(INFORMATION begins)

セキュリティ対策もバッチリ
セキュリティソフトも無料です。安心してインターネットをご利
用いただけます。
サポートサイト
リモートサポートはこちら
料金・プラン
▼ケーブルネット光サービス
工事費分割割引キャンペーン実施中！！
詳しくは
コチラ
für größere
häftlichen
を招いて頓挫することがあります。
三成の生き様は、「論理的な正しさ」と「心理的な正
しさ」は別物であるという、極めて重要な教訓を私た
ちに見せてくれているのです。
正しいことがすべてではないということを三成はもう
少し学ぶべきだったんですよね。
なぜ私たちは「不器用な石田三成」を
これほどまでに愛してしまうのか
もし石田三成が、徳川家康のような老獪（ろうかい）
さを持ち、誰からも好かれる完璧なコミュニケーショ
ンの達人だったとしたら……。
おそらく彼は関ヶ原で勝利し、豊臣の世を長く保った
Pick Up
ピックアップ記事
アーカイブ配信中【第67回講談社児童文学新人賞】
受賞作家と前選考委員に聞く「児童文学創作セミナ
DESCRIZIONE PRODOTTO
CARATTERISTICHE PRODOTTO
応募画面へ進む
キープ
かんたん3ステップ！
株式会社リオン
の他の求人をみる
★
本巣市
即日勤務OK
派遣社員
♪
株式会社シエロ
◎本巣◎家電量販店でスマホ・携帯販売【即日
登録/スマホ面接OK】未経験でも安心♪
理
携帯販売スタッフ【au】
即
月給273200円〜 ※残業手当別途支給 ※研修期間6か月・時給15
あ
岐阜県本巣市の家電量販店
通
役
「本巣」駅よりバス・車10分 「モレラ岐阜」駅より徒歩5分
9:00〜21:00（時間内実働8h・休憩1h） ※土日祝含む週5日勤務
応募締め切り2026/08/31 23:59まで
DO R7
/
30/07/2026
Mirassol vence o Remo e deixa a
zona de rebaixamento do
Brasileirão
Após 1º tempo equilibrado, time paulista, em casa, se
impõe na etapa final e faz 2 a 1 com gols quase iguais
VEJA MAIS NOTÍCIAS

(INFORMATION ends)

▶ **WORK REQUIRED**
What you output should match every line above exactly.

▶ **WRITTEN RESPONSE**
セキュリティ対策もバッチリ
セキュリティソフトも無料です。安心してインターネットをご利
用いただけます。
サポートサイト
リモートサポートはこちら
料金・プラン
▼ケーブルネット光サービス
工事費分割割引キャンペーン実施中！！
詳しくは
コチラ
für größere
häftlichen
を招いて頓挫することがあります。
三成の生き様は、「論理的な正しさ」と「心理的な正
しさ」は別物であるという、極めて重要な教訓を私た
ちに見せてくれているのです。
正しいことがすべてではないということを三成はもう
少し学ぶべきだったんですよね。
なぜ私たちは「不器用な石田三成」を
これほどまでに愛してしまうのか
もし石田三成が、徳川家康のような老獪（ろうかい）
さを持ち、誰からも好かれる完璧なコミュニケーショ
ンの達人だったとしたら……。
おそらく彼は関ヶ原で勝利し、豊臣の世を長く保った
Pick Up
ピックアップ記事
アーカイブ配信中【第67回講談社児童文学新人賞】
受賞作家と前選考委員に聞く「児童文学創作セミナ
DESCRIZIONE PRODOTTO
CARATTERISTICHE PRODOTTO
応募画面へ進む
キープ
かんたん3ステップ！
株式会社リオン
の他の求人をみる
★
本巣市
即日勤務OK
派遣社員
♪
株式会社シエロ
◎本巣◎家電量販店でスマホ・携帯販売【即日
登録/スマホ面接OK】未経験でも安心♪
理
携帯販売スタッフ【au】
即
月給273200円〜 ※残業手当別途支給 ※研修期間6か月・時給15
あ
岐阜県本巣市の家電量販店
通
役
「本巣」駅よりバス・車10分 「モレラ岐阜」駅より徒歩5分
9:00〜21:00（時間内実働8h・休憩1h） ※土日祝含む週5日勤務
応募締め切り2026/08/31 23:59まで
DO R7
/
30/07/2026
Mirassol vence o Remo e deixa a
zona de rebaixamento do
Brasileirão
Após 1º tempo equilibrado, time paulista, em casa, se
impõe na etapa final e faz 2 a 1 com gols quase iguais
VEJA MAIS NOTÍCIAS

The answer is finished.